*PROBLEM REQUIREMENTS:*
All of the entries are to be repeated exactly, with no pictures included.

(Transcribed page contents)
--- --- ---
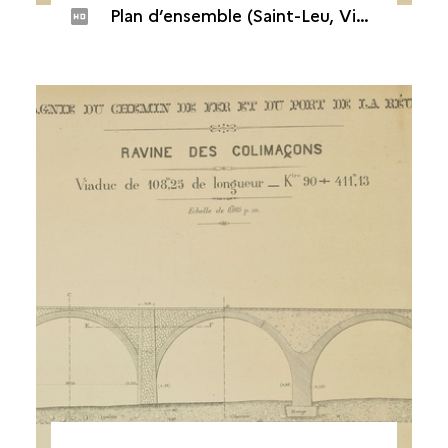
Plan d’ensemble (Saint-Leu, Viaduc de la ravine des Colimaçons)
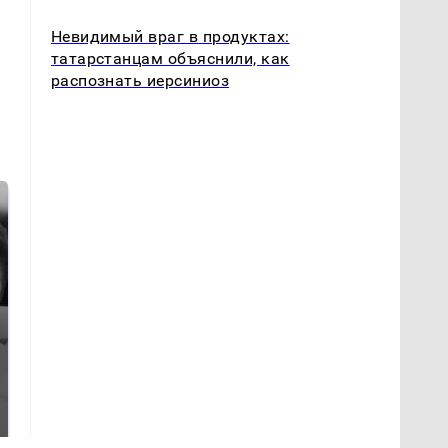
Невидимый враг в продуктах:
татарстанцам объяснили, как
распознать иерсиниоз
Таких событий не
Все новости по
было с 1945: чего
падению вертолета на
ждать всем нам?
Кавказе: читать здесь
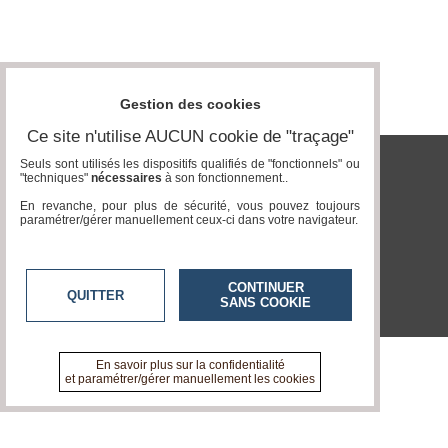
Vidéos
Médias
du
groupe
Gestion des cookies
Blogs
Ce site n'utilise AUCUN cookie de "traçage"
Prémium
Seuls sont utilisés les dispositifs qualifiés de "fonctionnels" ou
"techniques"
nécessaires
à son fonctionnement..
tvlocale.fr
Inscription
annuaire
En revanche, pour plus de sécurité, vous pouvez toujours
pro
paramétrer/gérer manuellement ceux-ci dans votre navigateur.
Accès
éditeur
CONTINUER
QUITTER
SANS COOKIE
En savoir plus sur la confidentialité
et paramétrer/gérer manuellement les cookies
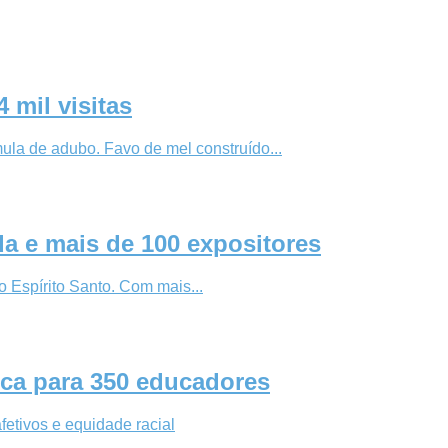
 mil visitas
la de adubo. Favo de mel construído...
a e mais de 100 expositores
o Espírito Santo. Com mais...
ica para 350 educadores
fetivos e equidade racial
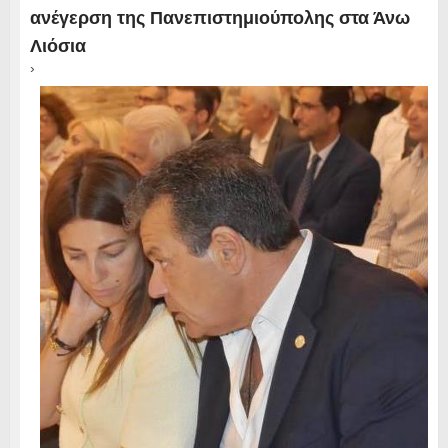
ανέγερση της Πανεπιστημιούπολης στα Άνω
Λιόσια
›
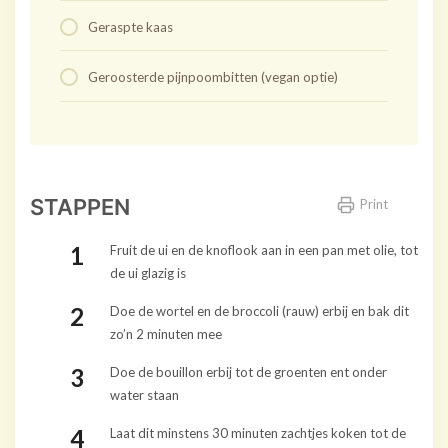
Geraspte kaas
Geroosterde pijnpoombitten (vegan optie)
STAPPEN
Print
Fruit de ui en de knoflook aan in een pan met olie, tot
de ui glazig is
Doe de wortel en de broccoli (rauw) erbij en bak dit
zo’n 2 minuten mee
Doe de bouillon erbij tot de groenten ent onder
water staan
Laat dit minstens 30 minuten zachtjes koken tot de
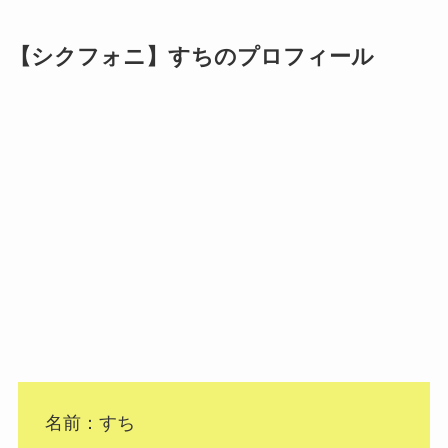
【シクフォニ】すちのプロフィール
名前：すち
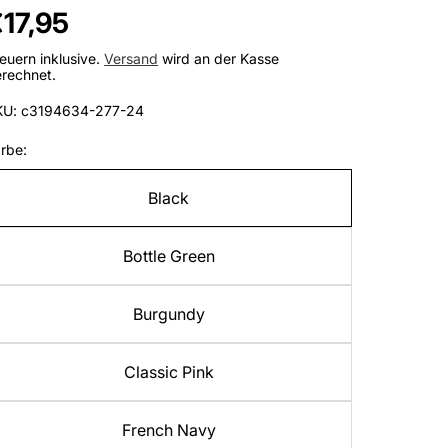
egulärer
17,95
reis
euern inklusive.
Versand
wird an der Kasse
rechnet.
KU: c3194634-277-24
rbe:
Black
Bottle Green
Burgundy
Classic Pink
French Navy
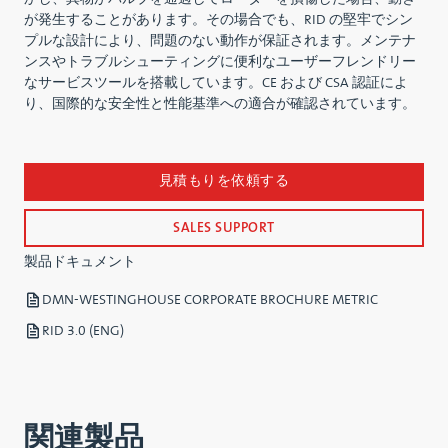
が発生することがあります。その場合でも、RID の堅牢でシン
プルな設計により、問題のない動作が保証されます。メンテナ
ンスやトラブルシューティングに便利なユーザーフレンドリー
なサービスツールを搭載しています。CE および CSA 認証によ
り、国際的な安全性と性能基準への適合が確認されています。
見積もりを依頼する
SALES SUPPORT
製品ドキュメント
DMN-WESTINGHOUSE CORPORATE BROCHURE METRIC
RID 3.0 (ENG)
関連製品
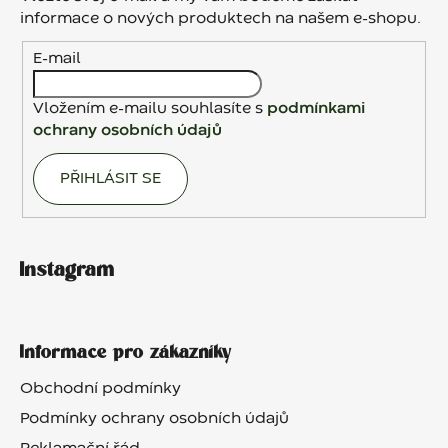
t
informace o nových produktech na našem e-shopu.
í
E-mail
Vložením e-mailu souhlasíte s
podmínkami
ochrany osobních údajů
PŘIHLÁSIT SE
Instagram
Informace pro zákazníky
Obchodní podmínky
Podmínky ochrany osobních údajů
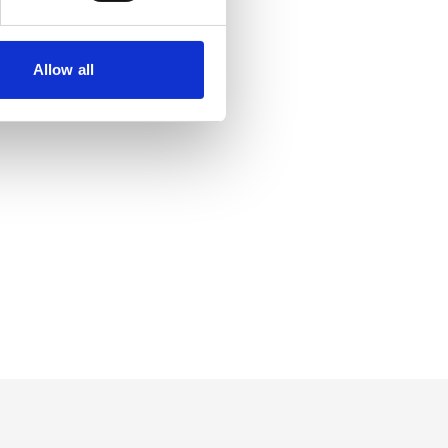
Allow all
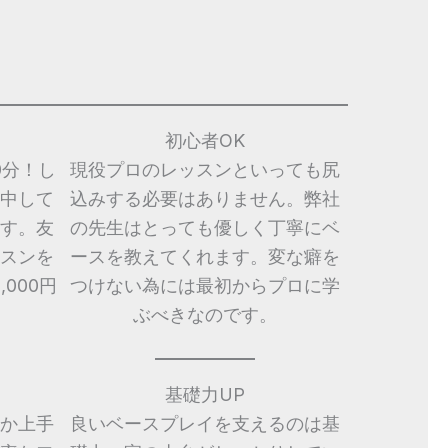
初心者OK
0分！し
現役プロのレッスンといっても尻
中して
込みする必要はありません。弊社
す。友
の先生はとっても優しく丁寧にベ
スンを
ースを教えてくれます。変な癖を
000円
つけない為には最初からプロに学
ぶべきなのです。
基礎力UP
か上手
良いベースプレイを支えるのは基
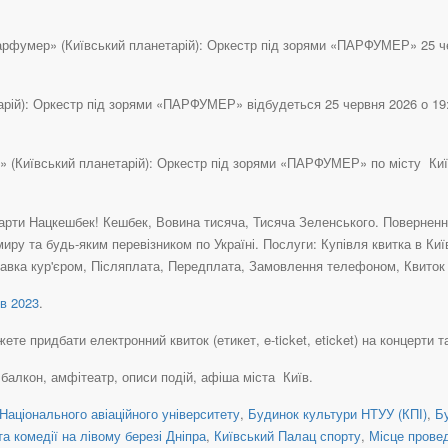
рфумер» (Київський планетарій): Оркестр під зорями «ПАРФУМЕР» 25 черв
рій): Оркестр під зорями «ПАРФУМЕР» відбудеться 25 червня 2026 о 19:3
» (Київський планетарій): Оркестр під зорями «ПАРФУМЕР» по місту Киї
рти Нацкешбек! Кешбек, Вовина тисяча, Тисяча Зеленського. Повернення 
иру та будь-яким перевізником по Україні. Послуги: Купівля квитка в Ки
авка кур'єром, Післяплата, Передплата, Замовлення телефоном, Квиток н
в 2023
.
те придбати електронний квиток (етикет, e-ticket, eticket) на концерти та
, балкон, амфітеатр, описи подій, афіша міста Київ.
Національного авіаційного університету
,
Будинок культури НТУУ (КПІ)
,
Б
а комедії на лівому березі Дніпра
,
Київський Палац спорту
,
Місце прове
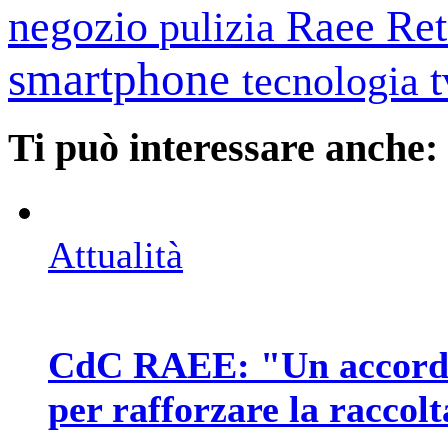
negozio
Raee
Ret
pulizia
smartphone
tecnologia
Ti può interessare anche:
Attualità
CdC RAEE: "Un accordo 
per rafforzare la raccol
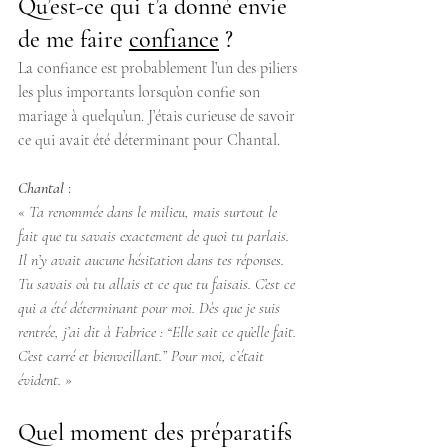
Qu’est-ce qui t’a donné envie 
de me faire 
confiance
 ?
La confiance est probablement l’un des piliers 
les plus importants lorsqu’on confie son 
mariage à quelqu’un. J’étais curieuse de savoir 
ce qui avait été déterminant pour Chantal.
Chantal
 : 
« 
Ta renommée dans le milieu, mais surtout le 
fait que tu savais exactement de quoi tu parlais. 
Il n’y avait aucune hésitation dans tes réponses. 
Tu savais où tu allais et ce que tu faisais. C’est ce 
qui a été déterminant pour moi. Dès que je suis 
rentrée, j’ai dit à Fabrice : “Elle sait ce qu’elle fait. 
C’est carré et bienveillant.” Pour moi, c’était 
évident. » 
Quel moment des préparatifs 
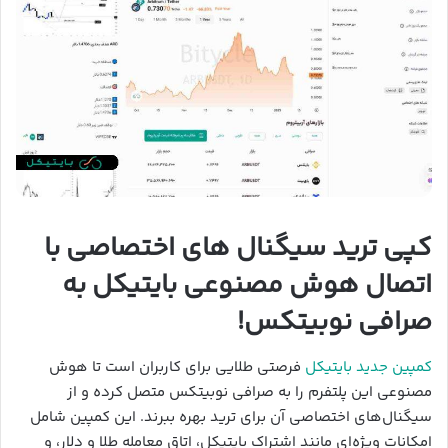
کپی ترید سیگنال های اختصاصی با
اتصال هوش مصنوعی بایتیکل به
صرافی نوبیتکس!
کمپین جدید بایتیکل
فرصتی طلایی برای کاربران است تا هوش
مصنوعی این پلتفرم را به صرافی نوبیتکس متصل کرده و از
سیگنال‌های اختصاصی آن برای ترید بهره ببرند. این کمپین شامل
امکانات ویژه‌ای مانند اشتراک بایتیکل، اتاق معامله طلا و دلار، و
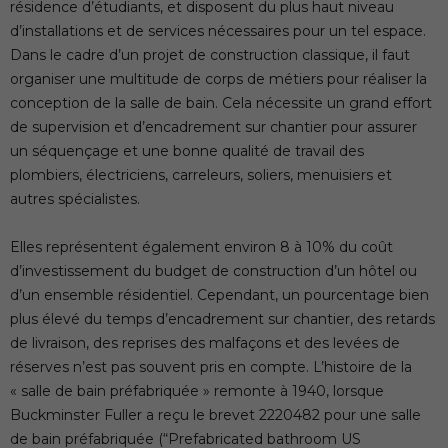
résidence d’étudiants, et disposent du plus haut niveau
d’installations et de services nécessaires pour un tel espace.
Dans le cadre d’un projet de construction classique, il faut
organiser une multitude de corps de métiers pour réaliser la
conception de la salle de bain. Cela nécessite un grand effort
de supervision et d’encadrement sur chantier pour assurer
un séquençage et une bonne qualité de travail des
plombiers, électriciens, carreleurs, soliers, menuisiers et
autres spécialistes.
Elles représentent également environ 8 à 10% du coût
d’investissement du budget de construction d’un hôtel ou
d’un ensemble résidentiel. Cependant, un pourcentage bien
plus élevé du temps d’encadrement sur chantier, des retards
de livraison, des reprises des malfaçons et des levées de
réserves n’est pas souvent pris en compte. L’histoire de la
« salle de bain préfabriquée » remonte à 1940, lorsque
Buckminster Fuller a reçu le brevet 2220482 pour une salle
de bain préfabriquée (“Prefabricated bathroom US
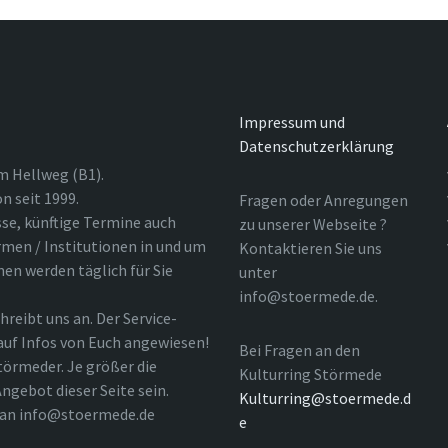
Impressum und
Datenschutzerklärung
m Hellweg (B1).
n seit 1999.
Fragen oder Anregungen
sse, künftige Termine auch
zu unserer Webseite ?
rmen / Institutionen in und um
Kontaktieren Sie uns
nen werden täglich für Sie
unter
info@stoermede.de.
hreibt uns an. Der Service-
 auf Infos von Euch angewiesen!
Bei Fragen an den
törmeder. Je größer die
Kulturring Störmede
ngebot dieser Seite sein.
Kulturring@stoermede.d
l an info@stoermede.de
e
--- --- ---
*TASK OUTPUT:*
Plan d’ensemble (Saint-Leu, Viaduc de la ravine des Colimaçons)
Невидимый враг в продуктах:
татарстанцам объяснили, как
распознать иерсиниоз
Таких событий не
Все новости по
было с 1945: чего
падению вертолета на
ждать всем нам?
Кавказе: читать здесь
Vidéos
Médias
du
groupe
Gestion des cookies
Blogs
Ce site n'utilise AUCUN cookie de "traçage"
Prémium
Seuls sont utilisés les dispositifs qualifiés de "fonctionnels" ou
"techniques"
nécessaires
à son fonctionnement..
tvlocale.fr
Inscription
annuaire
En revanche, pour plus de sécurité, vous pouvez toujours
pro
paramétrer/gérer manuellement ceux-ci dans votre navigateur.
Accès
éditeur
CONTINUER
QUITTER
SANS COOKIE
En savoir plus sur la confidentialité
et paramétrer/gérer manuellement les cookies
 mil visitas
la de adubo. Favo de mel construído...
a e mais de 100 expositores
o Espírito Santo. Com mais...
ica para 350 educadores
fetivos e equidade racial
ανέγερση της Πανεπιστημιούπολης στα Άνω
Λιόσια
›
Geraspte kaas
Geroosterde pijnpoombitten (vegan optie)
STAPPEN
Print
Fruit de ui en de knoflook aan in een pan met olie, tot
de ui glazig is
Doe de wortel en de broccoli (rauw) erbij en bak dit
zo’n 2 minuten mee
Doe de bouillon erbij tot de groenten ent onder
water staan
Laat dit minstens 30 minuten zachtjes koken tot de
【シクフォニ】すちのプロフィール
名前：すち
egulärer
17,95
reis
euern inklusive.
Versand
wird an der Kasse
rechnet.
KU: c3194634-277-24
rbe:
Black
Bottle Green
Burgundy
Classic Pink
French Navy
が発生することがあります。その場合でも、RID の堅牢でシン
プルな設計により、問題のない動作が保証されます。メンテナ
ンスやトラブルシューティングに便利なユーザーフレンドリー
なサービスツールを搭載しています。CE および CSA 認証によ
り、国際的な安全性と性能基準への適合が確認されています。
見積もりを依頼する
SALES SUPPORT
製品ドキュメント
DMN-WESTINGHOUSE CORPORATE BROCHURE METRIC
RID 3.0 (ENG)
関連製品
t
informace o nových produktech na našem e-shopu.
í
E-mail
Vložením e-mailu souhlasíte s
podmínkami
ochrany osobních údajů
PŘIHLÁSIT SE
Instagram
Informace pro zákazníky
Obchodní podmínky
Podmínky ochrany osobních údajů
Allow all
初心者OK
0分！し
現役プロのレッスンといっても尻
中して
込みする必要はありません。弊社
す。友
の先生はとっても優しく丁寧にベ
スンを
ースを教えてくれます。変な癖を
000円
つけない為には最初からプロに学
ぶべきなのです。
基礎力UP
か上手
良いベースプレイを支えるのは基
рфумер» (Київський планетарій): Оркестр під зорями «ПАРФУМЕР» 25 черв
рій): Оркестр під зорями «ПАРФУМЕР» відбудеться 25 червня 2026 о 19:3
» (Київський планетарій): Оркестр під зорями «ПАРФУМЕР» по місту Киї
рти Нацкешбек! Кешбек, Вовина тисяча, Тисяча Зеленського. Повернення 
иру та будь-яким перевізником по Україні. Послуги: Купівля квитка в Ки
авка кур'єром, Післяплата, Передплата, Замовлення телефоном, Квиток н
в 2023
.
те придбати електронний квиток (етикет, e-ticket, eticket) на концерти та
, балкон, амфітеатр, описи подій, афіша міста Київ.
Національного авіаційного університету
,
Будинок культури НТУУ (КПІ)
,
Б
а комедії на лівому березі Дніпра
,
Київський Палац спорту
,
Місце прове
negozio
Raee
Ret
pulizia
smartphone
tecnologia
Ti può interessare anche:
Attualità
CdC RAEE: "Un accordo 
per rafforzare la raccol
Qu’est-ce qui t’a donné envie 
de me faire 
confiance
 ?
La confiance est probablement l’un des piliers 
les plus importants lorsqu’on confie son 
mariage à quelqu’un. J’étais curieuse de savoir 
ce qui avait été déterminant pour Chantal.
Chantal
 : 
« 
Ta renommée dans le milieu, mais surtout le 
fait que tu savais exactement de quoi tu parlais. 
Il n’y avait aucune hésitation dans tes réponses. 
Tu savais où tu allais et ce que tu faisais. C’est ce 
qui a été déterminant pour moi. Dès que je suis 
rentrée, j’ai dit à Fabrice : “Elle sait ce qu’elle fait. 
C’est carré et bienveillant.” Pour moi, c’était 
évident. » 
Quel moment des préparatifs 
کپی ترید سیگنال های اختصاصی با
اتصال هوش مصنوعی بایتیکل به
صرافی نوبیتکس!
کمپین جدید بایتیکل
فرصتی طلایی برای کاربران است تا هوش
مصنوعی این پلتفرم را به صرافی نوبیتکس متصل کرده و از
سیگنال‌های اختصاصی آن برای ترید بهره ببرند. این کمپین شامل
امکانات ویژه‌ای مانند اشتراک بایتیکل، اتاق معامله طلا و دلار، و
résidence d’étudiants, et disposent du plus haut niveau
d’installations et de services nécessaires pour un tel espace.
Dans le cadre d’un projet de construction classique, il faut
organiser une multitude de corps de métiers pour réaliser la
conception de la salle de bain. Cela nécessite un grand effort
de supervision et d’encadrement sur chantier pour assurer
un séquençage et une bonne qualité de travail des
plombiers, électriciens, carreleurs, soliers, menuisiers et
autres spécialistes.
Elles représentent également environ 8 à 10% du coût
d’investissement du budget de construction d’un hôtel ou
d’un ensemble résidentiel. Cependant, un pourcentage bien
plus élevé du temps d’encadrement sur chantier, des retards
de livraison, des reprises des malfaçons et des levées de
réserves n’est pas souvent pris en compte. L’histoire de la
« salle de bain préfabriquée » remonte à 1940, lorsque
Buckminster Fuller a reçu le brevet 2220482 pour une salle
de bain préfabriquée (“Prefabricated bathroom US
Impressum und
Datenschutzerklärung
m Hellweg (B1).
n seit 1999.
Fragen oder Anregungen
sse, künftige Termine auch
zu unserer Webseite ?
rmen / Institutionen in und um
Kontaktieren Sie uns
nen werden täglich für Sie
unter
info@stoermede.de.
hreibt uns an. Der Service-
 auf Infos von Euch angewiesen!
Bei Fragen an den
törmeder. Je größer die
Kulturring Störmede
ngebot dieser Seite sein.
Kulturring@stoermede.d
l an info@stoermede.de
e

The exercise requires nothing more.